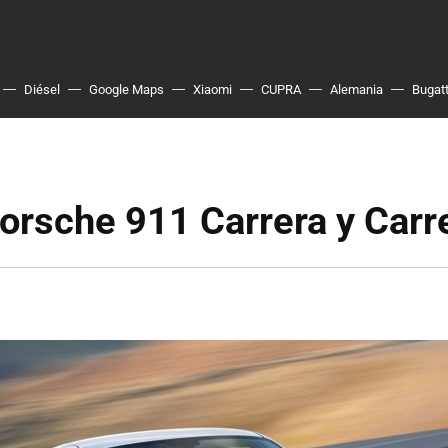
Diésel
Google Maps
Xiaomi
CUPRA
Alemania
Bugatt
orsche 911 Carrera y Carr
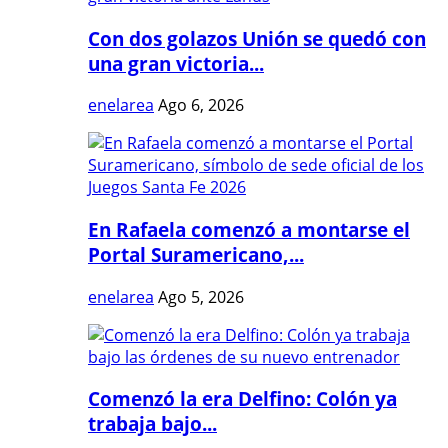
Con dos golazos Unión se quedó con
una gran victoria...
enelarea
Ago 6, 2026
En Rafaela comenzó a montarse el
Portal Suramericano,...
enelarea
Ago 5, 2026
Comenzó la era Delfino: Colón ya
trabaja bajo...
+--
▸ **REQUIRED WORK**
With all pictures omitted, repeat every record above word for word.

▸ **SOLUTION TO THIS EXERCISE**
Diésel
Google Maps
Xiaomi
CUPRA
Alemania
Bugatt
orsche 911 Carrera y Carr
Con dos golazos Unión se quedó con
una gran victoria...
enelarea
Ago 6, 2026
En Rafaela comenzó a montarse el
Portal Suramericano,...
enelarea
Ago 5, 2026
Comenzó la era Delfino: Colón ya
trabaja bajo...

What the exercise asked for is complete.